Le mot «identité» pour un certain nombre de raisons liées à l’impérialisme et à son étouffement des peuples, a connu, il faut l’admettre, un certain succès dans les luttes anticolonialistes. Ainsi, Aimé Césaire, réagissant contre le déni d’humanité infligé au Nègre, en a exalté le concept, puisqu’il l’a adjoint au triptyque liberté-égalité-fraternité. Mais chez lui, cette notion ambiguë se trouve prudemment cadrée par des énoncés qui visent à en limiter la nocivité. C’est d’ailleurs Césaire lui-même qui nous signale les deux manières pour un peuple de se perdre: «par dilution dans l’universel et par ségrégation murée dans le particulier». Pareille affirmation nous  situe bien loin de l’identitarisme propre à l’actuelle idéologie des gouvernants français (comme en témoignent les discours de Dakar en 2008 et de Grenoble, en 2010), idéologie en contradiction flagrante avec le contenu du discours officiel, prononcé en 2011 par le président Sarkosy, lors de la «panthéonisation» du grand poète et humaniste de la Négritude.

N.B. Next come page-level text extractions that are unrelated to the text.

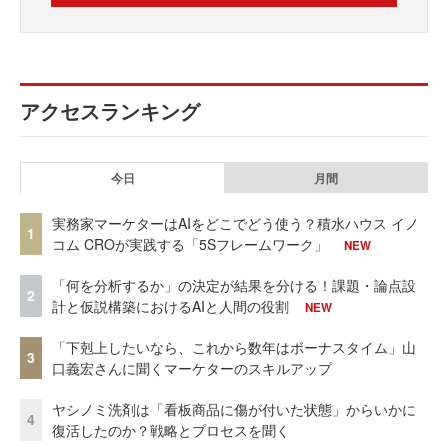
アクセスランキング
今日
月間
実務家マーケターはAIをどこでどう使う？積水ハウス イノ
1
コム CROが実践する「5Sフレームワーク」
NEW
「何を分析するか」の決定が結果を分ける！課題・論点設
2
計と仮説構築におけるAIと人間の役割
NEW
「下剋上したいなら、これから数年はボーナスタイム」山
3
口義宏さんに聞くマーケターのスキルアップ
ヤシノミ洗剤は「看板商品に傷が付いた状態」からいかに
4
復活したのか？戦略とプロセスを聞く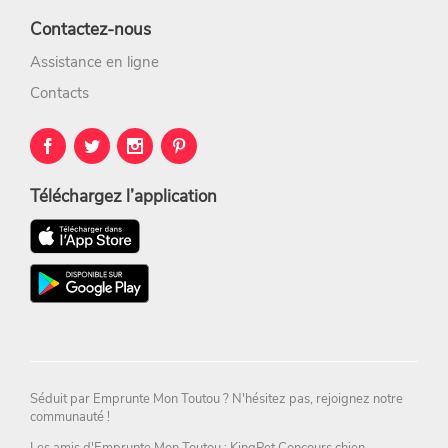
Contactez-nous
Assistance en ligne
Contacts
Téléchargez l’application
Séduit par
Emprunte Mon Toutou
? N'hésitez pas,
rejoignez notre
communauté !
Les amis d'Emprunte Mon Toutou : KingPet
Concours chien
-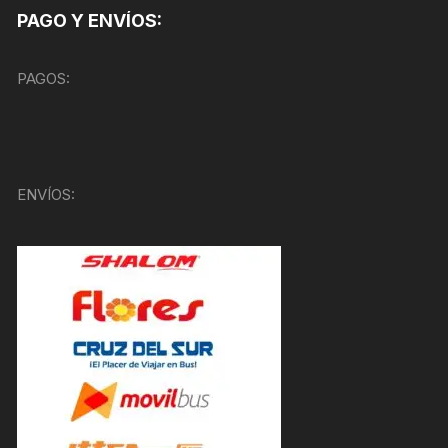
PAGO Y ENVÍOS:
PAGOS:
ENVÍOS: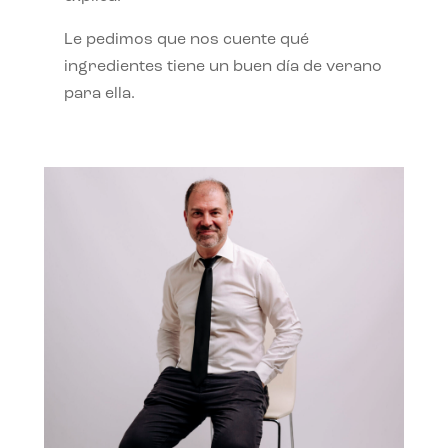
Le pedimos que nos cuente qué
ingredientes tiene un buen día de verano
para ella.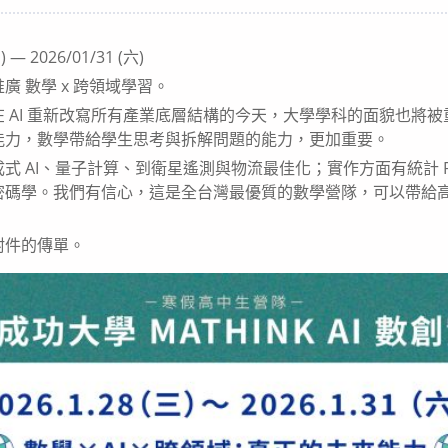
ategory:
 — 2026/01/31 (六)
 數學 x 跨領域學習。
 AI 重新改寫所有產業底層結構的今天，大學學科的面貌也將
能力，數學帶給學生思考與拆解問題的能力，更加重要。
式 AI、量子計算、到衛星遙測與物流最佳化；實作方面有統計 R
密碼學。我們有信心，這是全台灣最優質的數學營隊，可以帶給
附件的傳單。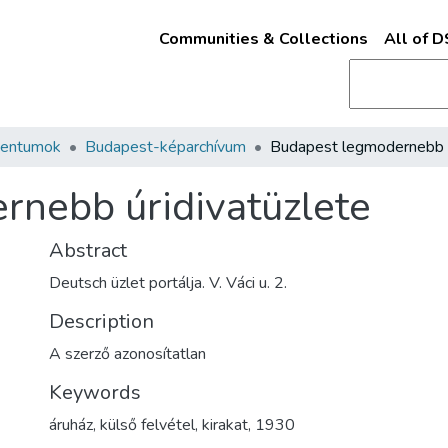
Communities & Collections
All of 
mentumok
Budapest-képarchívum
rnebb úridivatüzlete
Abstract
Deutsch üzlet portálja. V. Váci u. 2.
Description
A szerző azonosítatlan
Keywords
áruház
,
külső felvétel
,
kirakat
,
1930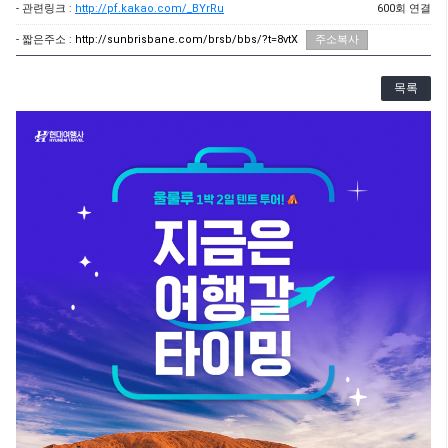
- 관련링크 :
http://pf.kakao.com/_BYrRu
600회 연결
- 짧은주소 :
http://sunbrisbane.com/brsb/bbs/?t=8vtX
주소복사
목록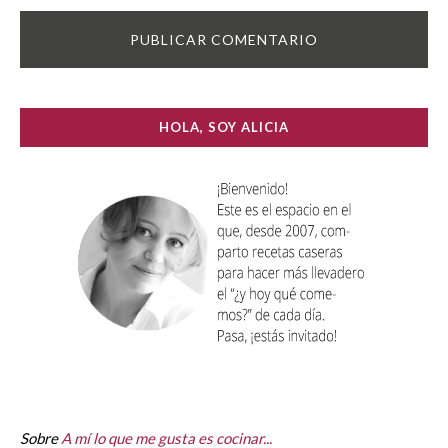
HOLA, SOY ALICIA
Sobre
A mí lo que me gusta es cocinar...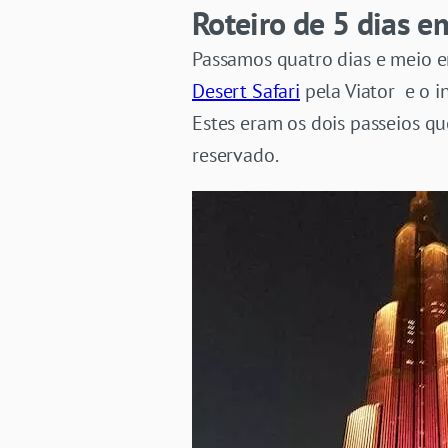
Roteiro de 5 dias 
Passamos quatro dias e meio e
Desert Safari
pela Viator e o i
Estes eram os dois passeios qu
reservado.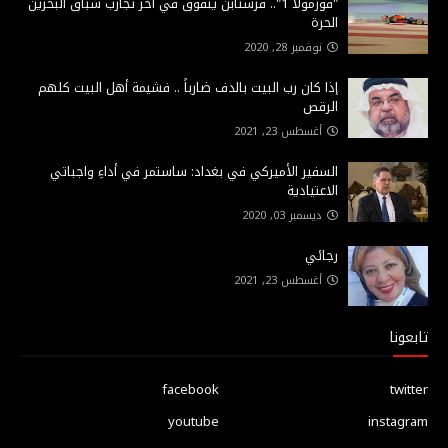
"فورمولا 1".. فرستابن يتفوق في آخر تجارب سباق البحرين
الحرة
نوفمبر 28, 2020
إذا كان رب البيت بالدف ضارباً .. فشيمة أهل البيت كلهم
الرقص
أغسطس 23, 2021
السفير الأميركي في بغداد: ساستمر في أداءِ واجباتي
الاعتيادية
ديسمبر 03, 2020
رجائي
أغسطس 23, 2021
تابعونا
facebook
twitter
youtube
instagram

De la créolisation à la créolité

On peut aisément admettre que l’humanité se trouve engagée dans un processus généralisé d’interactions, génératrices de créolisation, laquelle débouche sur des créolités diverses. Selon Glissant, «on peut changer en échangeant sans se perdre et se dénaturer». C’est dire que notre relation aux autres ne nous laisse pas identiques à ce que nous étions avant le contact. Cela dit, la notion de «dénaturation» indiquée dans cette affirmation me paraît suspecte chez un pourfendeur de l’essentialisme. En effet, si la créolisation doit préserver une «réalité naturelle», qui serait une sorte de matrice préétablie et immuable, dans ce cas, je pense qu’il y a lieu de reléguer aux oubliettes de l’Histoire la créolité qui pourrait en découler. Si au contraire elle est ouverture à une dynamique indéfinie et à une réflexion philosophique propre à adapter l’Homme à une métamorphose perpétuelle impliquant tout à la fois et successivement conservation et changement, alors je revendique sans ambages le concept de créolité, avec le souci de le voir débarrassé de ses oripeaux substantialistes et identitaristes.